Page images and extracted text:
■ ■ ■ ■
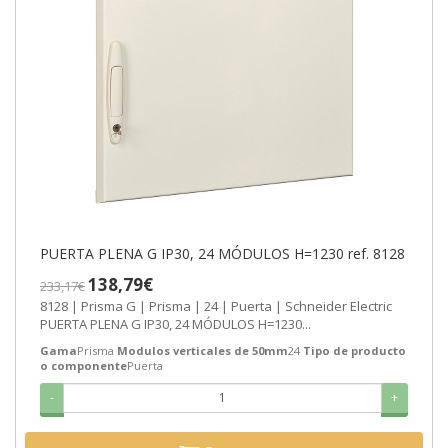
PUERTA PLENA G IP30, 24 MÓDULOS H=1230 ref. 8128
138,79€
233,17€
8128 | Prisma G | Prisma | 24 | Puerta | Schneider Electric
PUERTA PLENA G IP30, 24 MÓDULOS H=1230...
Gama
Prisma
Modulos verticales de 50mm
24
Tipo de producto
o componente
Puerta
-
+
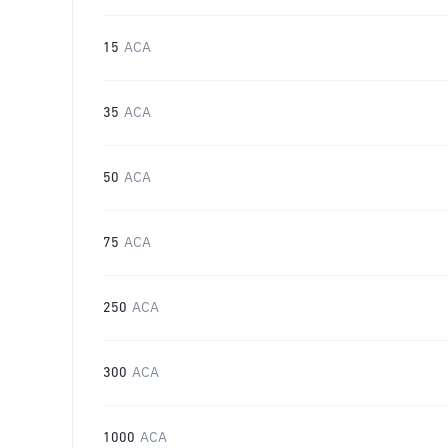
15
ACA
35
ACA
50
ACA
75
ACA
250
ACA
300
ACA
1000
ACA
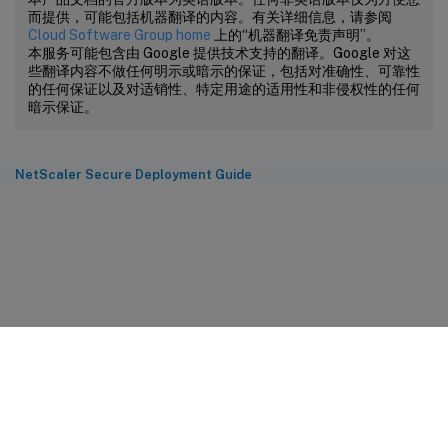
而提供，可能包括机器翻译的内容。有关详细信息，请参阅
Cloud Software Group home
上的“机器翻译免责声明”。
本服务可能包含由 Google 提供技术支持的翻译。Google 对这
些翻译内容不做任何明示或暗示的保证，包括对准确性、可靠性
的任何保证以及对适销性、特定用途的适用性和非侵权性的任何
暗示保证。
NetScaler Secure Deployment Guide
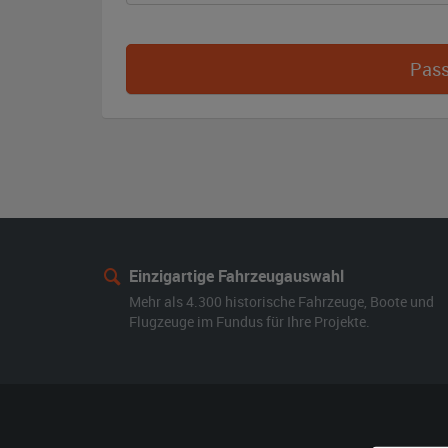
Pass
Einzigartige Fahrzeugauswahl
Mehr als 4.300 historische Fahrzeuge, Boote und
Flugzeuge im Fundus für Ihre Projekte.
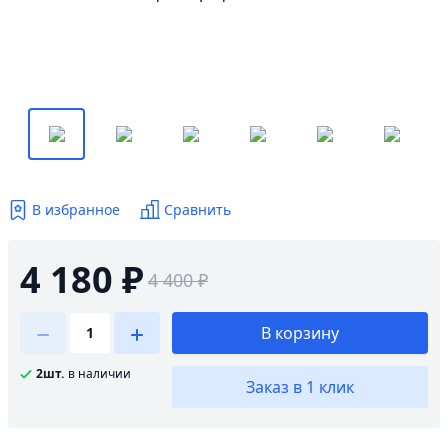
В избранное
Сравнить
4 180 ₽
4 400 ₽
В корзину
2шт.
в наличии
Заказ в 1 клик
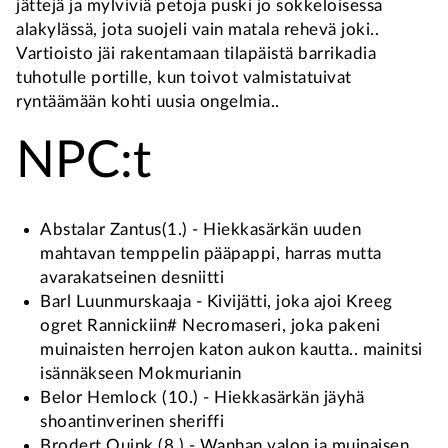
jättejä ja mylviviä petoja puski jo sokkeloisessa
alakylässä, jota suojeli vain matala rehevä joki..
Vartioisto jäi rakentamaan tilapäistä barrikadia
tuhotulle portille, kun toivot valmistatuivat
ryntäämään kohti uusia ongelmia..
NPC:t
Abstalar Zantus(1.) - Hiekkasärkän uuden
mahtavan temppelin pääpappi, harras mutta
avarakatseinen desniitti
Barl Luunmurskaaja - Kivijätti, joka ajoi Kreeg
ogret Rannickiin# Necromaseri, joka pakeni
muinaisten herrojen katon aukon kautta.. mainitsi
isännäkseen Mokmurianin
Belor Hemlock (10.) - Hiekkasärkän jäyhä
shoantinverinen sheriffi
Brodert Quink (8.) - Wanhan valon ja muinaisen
■ ■ ■ ■
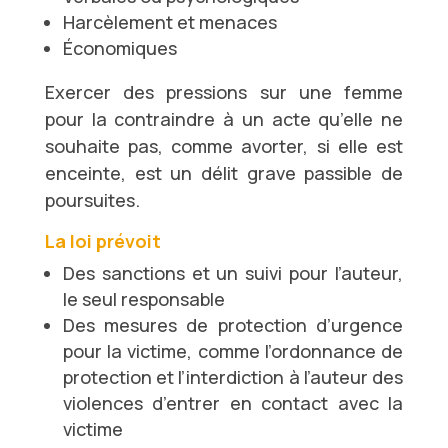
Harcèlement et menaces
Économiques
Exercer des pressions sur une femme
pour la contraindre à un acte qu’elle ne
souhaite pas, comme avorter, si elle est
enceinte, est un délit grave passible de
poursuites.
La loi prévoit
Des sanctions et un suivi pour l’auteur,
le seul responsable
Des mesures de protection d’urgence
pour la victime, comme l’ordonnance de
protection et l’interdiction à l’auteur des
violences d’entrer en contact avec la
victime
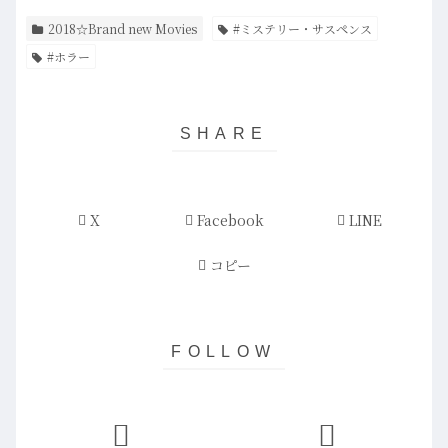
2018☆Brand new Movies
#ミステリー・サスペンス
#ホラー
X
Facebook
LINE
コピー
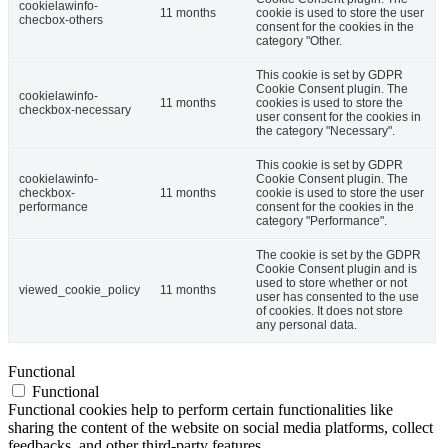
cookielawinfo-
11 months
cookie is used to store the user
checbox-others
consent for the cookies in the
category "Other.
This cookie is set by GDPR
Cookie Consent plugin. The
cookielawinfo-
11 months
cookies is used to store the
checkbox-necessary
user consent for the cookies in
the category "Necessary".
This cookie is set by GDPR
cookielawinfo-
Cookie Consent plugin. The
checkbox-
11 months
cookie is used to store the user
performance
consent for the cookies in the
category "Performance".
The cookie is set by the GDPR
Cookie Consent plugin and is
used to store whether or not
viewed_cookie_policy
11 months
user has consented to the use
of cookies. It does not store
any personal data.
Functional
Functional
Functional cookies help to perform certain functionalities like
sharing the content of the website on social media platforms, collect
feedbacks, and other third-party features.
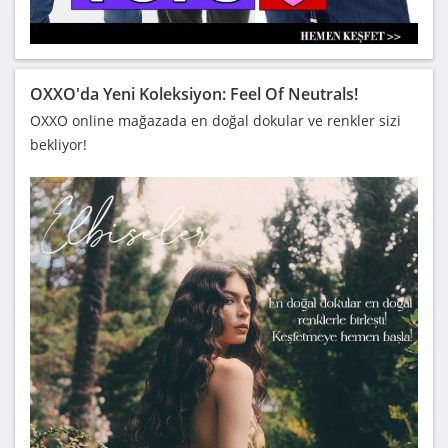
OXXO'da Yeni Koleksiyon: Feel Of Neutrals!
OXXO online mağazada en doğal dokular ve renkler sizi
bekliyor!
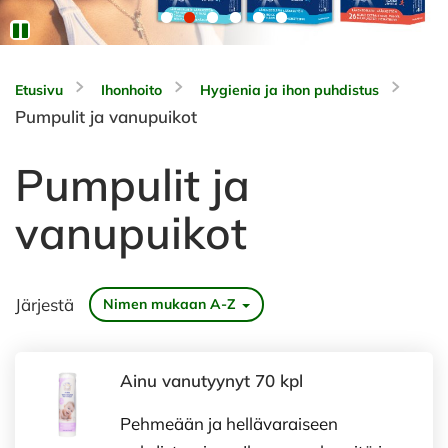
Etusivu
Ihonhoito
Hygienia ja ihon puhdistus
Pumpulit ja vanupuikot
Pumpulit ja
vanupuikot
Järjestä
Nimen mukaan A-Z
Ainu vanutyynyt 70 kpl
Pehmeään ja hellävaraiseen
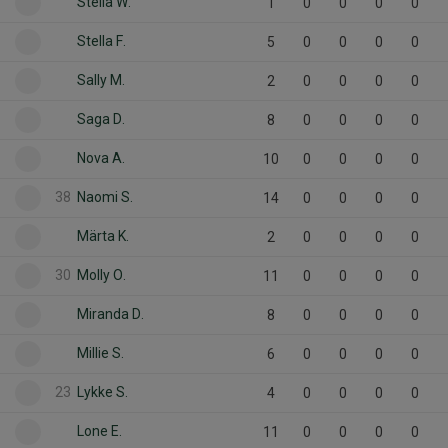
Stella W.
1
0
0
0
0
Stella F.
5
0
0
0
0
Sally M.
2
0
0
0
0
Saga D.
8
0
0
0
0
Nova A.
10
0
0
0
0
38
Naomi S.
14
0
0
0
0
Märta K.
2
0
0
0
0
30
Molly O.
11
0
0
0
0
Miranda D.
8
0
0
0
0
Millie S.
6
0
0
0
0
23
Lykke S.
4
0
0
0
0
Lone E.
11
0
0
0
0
■ ■ ■ ■
Problem to work on -
Run a filter over the data above and keep each line that contains the word "PLENA".

Result -
PUERTA PLENA G IP30, 24 MÓDULOS H=1230 ref. 8128
PUERTA PLENA G IP30, 24 MÓDULOS H=1230...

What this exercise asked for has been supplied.